### Aim of the exercise
Repeat, exactly as written, the lines of the records below from the first through the line with "İletişim (764, 1404)", but none past it.
*** Opening of Information supplied ***
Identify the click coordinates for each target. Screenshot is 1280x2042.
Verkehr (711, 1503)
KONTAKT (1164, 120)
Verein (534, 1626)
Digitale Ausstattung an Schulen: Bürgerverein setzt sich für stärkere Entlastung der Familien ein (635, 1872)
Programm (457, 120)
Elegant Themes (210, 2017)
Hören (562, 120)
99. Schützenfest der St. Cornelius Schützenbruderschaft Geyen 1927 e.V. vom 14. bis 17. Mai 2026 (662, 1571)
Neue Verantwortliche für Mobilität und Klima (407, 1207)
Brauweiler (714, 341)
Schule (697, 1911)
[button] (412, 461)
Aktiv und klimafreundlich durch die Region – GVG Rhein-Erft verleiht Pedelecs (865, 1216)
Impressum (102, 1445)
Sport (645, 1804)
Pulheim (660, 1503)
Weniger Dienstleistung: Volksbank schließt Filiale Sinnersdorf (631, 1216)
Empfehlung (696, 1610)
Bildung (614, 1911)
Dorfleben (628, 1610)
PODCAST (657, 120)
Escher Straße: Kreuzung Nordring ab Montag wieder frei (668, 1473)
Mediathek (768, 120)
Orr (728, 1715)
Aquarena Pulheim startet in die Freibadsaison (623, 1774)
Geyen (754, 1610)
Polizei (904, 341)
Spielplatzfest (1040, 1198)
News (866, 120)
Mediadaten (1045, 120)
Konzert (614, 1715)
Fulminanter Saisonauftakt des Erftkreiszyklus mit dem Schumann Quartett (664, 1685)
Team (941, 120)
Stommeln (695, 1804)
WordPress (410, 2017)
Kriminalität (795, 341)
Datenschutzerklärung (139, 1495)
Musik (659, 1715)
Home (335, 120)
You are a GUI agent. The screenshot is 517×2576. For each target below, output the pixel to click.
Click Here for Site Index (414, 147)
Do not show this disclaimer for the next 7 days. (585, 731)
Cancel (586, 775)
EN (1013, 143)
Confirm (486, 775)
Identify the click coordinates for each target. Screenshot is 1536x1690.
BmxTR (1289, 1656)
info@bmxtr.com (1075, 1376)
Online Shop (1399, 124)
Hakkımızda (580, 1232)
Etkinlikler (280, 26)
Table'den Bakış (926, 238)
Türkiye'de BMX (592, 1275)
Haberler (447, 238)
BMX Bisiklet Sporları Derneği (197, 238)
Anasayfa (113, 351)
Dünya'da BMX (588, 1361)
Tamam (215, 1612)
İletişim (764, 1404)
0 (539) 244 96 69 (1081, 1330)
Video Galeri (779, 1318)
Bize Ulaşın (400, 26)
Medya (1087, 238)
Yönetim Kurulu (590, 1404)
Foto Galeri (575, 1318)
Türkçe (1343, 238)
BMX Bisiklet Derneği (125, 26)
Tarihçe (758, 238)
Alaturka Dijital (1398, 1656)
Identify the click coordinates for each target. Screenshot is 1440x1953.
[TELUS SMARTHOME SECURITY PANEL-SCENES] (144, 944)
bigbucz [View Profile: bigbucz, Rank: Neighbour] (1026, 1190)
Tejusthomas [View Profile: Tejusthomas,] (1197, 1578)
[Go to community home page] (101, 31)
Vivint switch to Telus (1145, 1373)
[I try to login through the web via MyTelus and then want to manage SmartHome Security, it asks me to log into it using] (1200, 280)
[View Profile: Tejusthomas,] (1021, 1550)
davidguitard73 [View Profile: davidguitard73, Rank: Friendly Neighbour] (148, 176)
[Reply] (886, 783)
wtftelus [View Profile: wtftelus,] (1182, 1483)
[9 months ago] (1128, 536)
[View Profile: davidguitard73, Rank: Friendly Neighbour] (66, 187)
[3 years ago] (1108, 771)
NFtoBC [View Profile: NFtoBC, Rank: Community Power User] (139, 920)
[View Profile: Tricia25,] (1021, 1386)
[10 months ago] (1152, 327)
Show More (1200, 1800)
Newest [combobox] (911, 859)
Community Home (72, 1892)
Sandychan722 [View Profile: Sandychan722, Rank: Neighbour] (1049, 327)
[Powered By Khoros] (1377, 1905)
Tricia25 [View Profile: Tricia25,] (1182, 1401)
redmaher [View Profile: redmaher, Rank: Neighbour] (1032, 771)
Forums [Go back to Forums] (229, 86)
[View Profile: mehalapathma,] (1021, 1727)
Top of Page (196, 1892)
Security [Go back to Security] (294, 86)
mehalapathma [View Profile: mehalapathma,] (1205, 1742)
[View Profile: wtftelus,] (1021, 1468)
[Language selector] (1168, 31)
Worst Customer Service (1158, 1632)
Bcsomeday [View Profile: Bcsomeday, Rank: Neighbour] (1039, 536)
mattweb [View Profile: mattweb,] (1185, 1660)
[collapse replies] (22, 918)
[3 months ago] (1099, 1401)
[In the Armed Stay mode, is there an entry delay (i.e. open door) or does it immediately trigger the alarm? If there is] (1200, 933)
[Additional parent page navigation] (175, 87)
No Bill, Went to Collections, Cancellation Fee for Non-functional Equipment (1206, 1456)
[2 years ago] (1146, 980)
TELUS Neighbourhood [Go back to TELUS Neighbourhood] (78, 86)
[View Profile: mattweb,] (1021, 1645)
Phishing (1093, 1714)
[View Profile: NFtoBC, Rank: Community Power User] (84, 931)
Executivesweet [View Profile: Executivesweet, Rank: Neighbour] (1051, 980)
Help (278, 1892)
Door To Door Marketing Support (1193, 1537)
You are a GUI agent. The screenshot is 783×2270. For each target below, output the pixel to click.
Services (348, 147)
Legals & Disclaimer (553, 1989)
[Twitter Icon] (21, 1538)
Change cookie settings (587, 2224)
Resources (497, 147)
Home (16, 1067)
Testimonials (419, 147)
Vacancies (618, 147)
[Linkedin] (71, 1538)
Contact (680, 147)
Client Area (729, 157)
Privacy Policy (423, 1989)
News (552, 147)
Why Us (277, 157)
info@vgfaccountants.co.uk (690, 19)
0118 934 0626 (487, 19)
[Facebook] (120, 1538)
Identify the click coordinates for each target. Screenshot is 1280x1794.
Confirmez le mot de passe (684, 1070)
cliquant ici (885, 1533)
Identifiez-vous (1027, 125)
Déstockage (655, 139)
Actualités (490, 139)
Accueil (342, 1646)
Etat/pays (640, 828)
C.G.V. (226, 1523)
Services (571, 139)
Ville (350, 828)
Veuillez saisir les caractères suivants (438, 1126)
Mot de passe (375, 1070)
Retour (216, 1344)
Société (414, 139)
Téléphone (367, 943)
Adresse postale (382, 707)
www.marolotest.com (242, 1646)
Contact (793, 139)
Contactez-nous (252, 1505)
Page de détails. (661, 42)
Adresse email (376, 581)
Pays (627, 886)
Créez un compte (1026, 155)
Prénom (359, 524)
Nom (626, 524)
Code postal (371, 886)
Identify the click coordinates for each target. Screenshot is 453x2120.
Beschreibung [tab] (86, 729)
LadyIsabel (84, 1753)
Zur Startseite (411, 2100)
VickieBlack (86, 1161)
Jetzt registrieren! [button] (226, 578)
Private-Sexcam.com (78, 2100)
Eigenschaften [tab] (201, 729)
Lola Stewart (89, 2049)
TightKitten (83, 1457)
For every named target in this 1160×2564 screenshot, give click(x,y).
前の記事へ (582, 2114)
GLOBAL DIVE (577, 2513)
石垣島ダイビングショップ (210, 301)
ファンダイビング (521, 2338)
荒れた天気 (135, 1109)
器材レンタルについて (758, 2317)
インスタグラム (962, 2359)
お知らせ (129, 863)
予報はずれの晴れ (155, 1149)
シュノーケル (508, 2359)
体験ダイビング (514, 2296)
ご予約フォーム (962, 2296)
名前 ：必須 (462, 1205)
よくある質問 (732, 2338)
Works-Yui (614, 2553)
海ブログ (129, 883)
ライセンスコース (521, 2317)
*** Close of Information supplied ***
### Answer to this exercise
Identify the click coordinates for each target. Screenshot is 1280x2042.
Verkehr (711, 1503)
KONTAKT (1164, 120)
Verein (534, 1626)
Digitale Ausstattung an Schulen: Bürgerverein setzt sich für stärkere Entlastung der Familien ein (635, 1872)
Programm (457, 120)
Elegant Themes (210, 2017)
Hören (562, 120)
99. Schützenfest der St. Cornelius Schützenbruderschaft Geyen 1927 e.V. vom 14. bis 17. Mai 2026 (662, 1571)
Neue Verantwortliche für Mobilität und Klima (407, 1207)
Brauweiler (714, 341)
Schule (697, 1911)
[button] (412, 461)
Aktiv und klimafreundlich durch die Region – GVG Rhein-Erft verleiht Pedelecs (865, 1216)
Impressum (102, 1445)
Sport (645, 1804)
Pulheim (660, 1503)
Weniger Dienstleistung: Volksbank schließt Filiale Sinnersdorf (631, 1216)
Empfehlung (696, 1610)
Bildung (614, 1911)
Dorfleben (628, 1610)
PODCAST (657, 120)
Escher Straße: Kreuzung Nordring ab Montag wieder frei (668, 1473)
Mediathek (768, 120)
Orr (728, 1715)
Aquarena Pulheim startet in die Freibadsaison (623, 1774)
Geyen (754, 1610)
Polizei (904, 341)
Spielplatzfest (1040, 1198)
News (866, 120)
Mediadaten (1045, 120)
Konzert (614, 1715)
Fulminanter Saisonauftakt des Erftkreiszyklus mit dem Schumann Quartett (664, 1685)
Team (941, 120)
Stommeln (695, 1804)
WordPress (410, 2017)
Kriminalität (795, 341)
Datenschutzerklärung (139, 1495)
Musik (659, 1715)
Home (335, 120)
You are a GUI agent. The screenshot is 517×2576. For each target below, output the pixel to click.
Click Here for Site Index (414, 147)
Do not show this disclaimer for the next 7 days. (585, 731)
Cancel (586, 775)
EN (1013, 143)
Confirm (486, 775)
Identify the click coordinates for each target. Screenshot is 1536x1690.
BmxTR (1289, 1656)
info@bmxtr.com (1075, 1376)
Online Shop (1399, 124)
Hakkımızda (580, 1232)
Etkinlikler (280, 26)
Table'den Bakış (926, 238)
Türkiye'de BMX (592, 1275)
Haberler (447, 238)
BMX Bisiklet Sporları Derneği (197, 238)
Anasayfa (113, 351)
Dünya'da BMX (588, 1361)
Tamam (215, 1612)
İletişim (764, 1404)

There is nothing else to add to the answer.